Каждая женщина взяла себе конвертик.

Одной досталось блестящее колечко — настоящее, обручальное, золотое кольцо.

Другая вытянула крошечный кусочек душистого мыла.

Третья получила наперсток, новый алюминиевый наперсток с шапочкой из драгоценного, ярко-зеленого стекла.

А четвертая, та, что шила, нашла в своем конверте листочек бумаги, на нем было напечатано черными уверенными буквами: «Счастье».

Да, пьяный, оборванный шарманщик протянул швее в окно счастье. Ее бледное лицо стало розовым, так розовеет майская яблоня в свете далекого ночного пожара. Ее усталые глаза на мгновенье посветлели. Потом она потротала бумажку пальцами, сердито смяла ее и сказала:

— Кому нужно счастье? Лучше бы я вытянула кусочек мыла.

И она бросила бумажку на пол.

1934-1935

Обвал

Операция и облучение радиевой пушкой не спасли Ксению Александровну. Метастазы образовались в печени и в желудке, и старая женщина в муках умирала. Лишь в последние часы жизни она потеряла сознание. Но когда одна из племянниц негромко спросила, приложить ли к ногам умирающей грелку, Ксения Александровна произнесла:

— Не надо.

Находившиеся у постели переглянулись: значит, беспамятство умирающей было кажущимся.

Родные переглянулись и потому, что подумали о своих разговорах в комнате умиравшей.

Тяжело дышавшая, с укатившимися под верхние веки глазами, с обострившимся бледным носом, Ксения Александровна, казалось, уж ничего не слышит, ушла в тот туман, где нет ни дорог, ни тропинок к другим людям, одна лишь глухая вечность...

Студентка Ира сказала:

— У тети Ксении удивительный характер: она была скупой и одновременно доброй.

Потом они говорили о делах житейских. Ксения Александровна прожила долгую, почти семидесятилетнюю жизнь, пережила трех мужей, жила экономно, берегла каждую тряпочку, старые костюмы, обувь...

Старшая племянница, Леночка, инженер, работавшая на заводе, растившая двух детей, сказала:

— В комиссионные ношеных вещей не принимают, говорят, на Преображенском рынке есть палатка, где берут старое барахло.

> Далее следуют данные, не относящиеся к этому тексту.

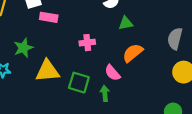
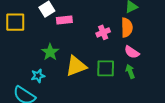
orange semicircle: (133, 53) -> (127, 28), moved, turned 144

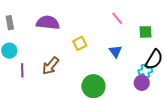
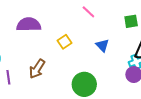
pink line: (117, 18) -> (88, 12), moved

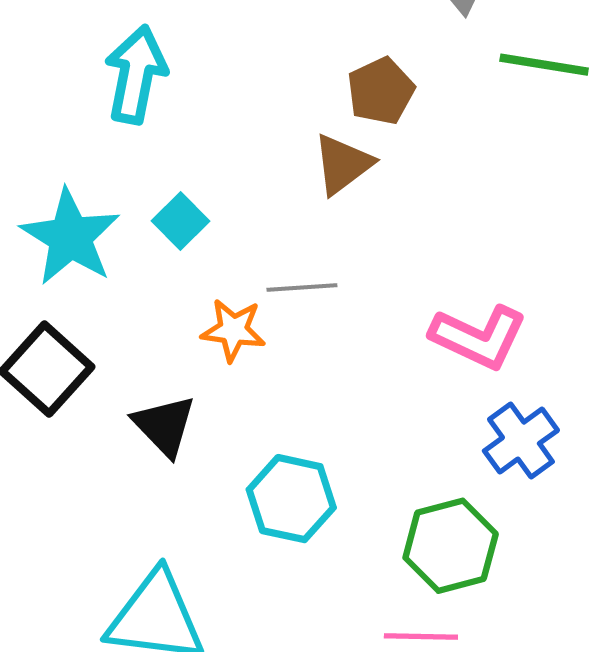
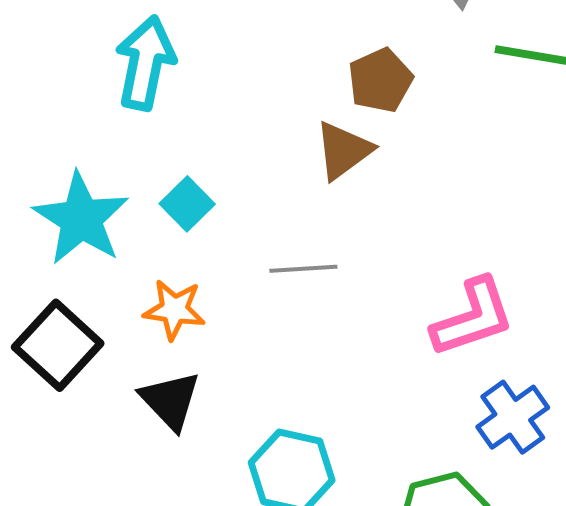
orange star: (233, 330) -> (174, 310), moved
pink L-shape: (479, 337) -> (473, 317), turned -44

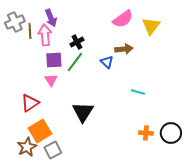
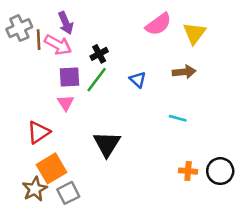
pink arrow: (45, 35) -> (58, 45), turned 125
brown arrow: (124, 49) -> (184, 72), moved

Сестра Ксении Александровны, Варвара Александровна, мать Иры, вздохнула от бестактных слов Леночки и проговорила:

— Ксения меня всегда упрекала за непрактичность и транжирство, — и задумчиво добавила: — Странно, она вдруг дней десять тому назад достала из комода и надела какие-то дешевенькие бусы, я говорю: «Сними, они беспокоят тебя». — «Нет, говорит, пусть на мне будут». А я их никогда не видела на ней и не -помню их совершенно... Кто бы это ей подарил их?

Ира посмотрела на умирающую и сказала:

— Слезы текут у тети по щекам, точно она сознает...

— Какое уж сознает, — сказала Лена, — это непроизвольно, как она мучилась все эти дни, бедная. Скорей бы конец, столько мучений, а мой Ваня с детьми один справляется.

Ксения Александровна удалилась в прошедшее время, о ней говорили: «была», а она дышала тяжело и шумно, и чувствовалось, что дыхание для нее непосильная работа.

Лицо ее похудело за дни болезни и потому помолодело, напоминало Варваре Александровне ту большеглазую девушку, которую считали самой красивой в семье, в гимназии, в Самаре.

Варвара Александровна заплаканными глазами смотрела на шкафы, на картины, на горку с посудой и подумала, что, вероятно, Ксения ни в одном из своих трех замужеств не была счастлива.

Как-то по-новому видела Варвара Александровна комнату сестры, — с каждым часом рвалась связь между Ксенией и Ксениными вещами, таяла ее безраздельная власть над ними. И Варвара Александровна, плача о сестре, не могла отделаться от беспокойных мыслей. Завещание, сделанное сестрой, давало Варваре Александровне право по своему усмотрению делить наследство между родственниками. И хотя Варвара Александровна гордилась тем, что без всякой жадности, в ущерб себе разделит наследство, она стыдилась того, что мысли об этом справедливом разделе не оставляли ее, и тогда она склонялась над умирающей.

Ее кольнули слова Лены о старых, ношеных вещах.

Видимо, Лена была чем-то недовольна.

Лена была известна в семье своей практичностью, а в суждениях отличалась прямотой и даже некоторым цинизмом.

Ей прощали это — уж очень тяжелой жизнью жила она: всегда в денежных недостачах, работая на заводе с восьми утра, а дома, в жестокой девятиметровой тесноте, занятая до ночи готовкой обеда, стиркой, шитьем. А муж ее, Ваня, зарабатывал мало и имел пристрастие к пиву и портвейну.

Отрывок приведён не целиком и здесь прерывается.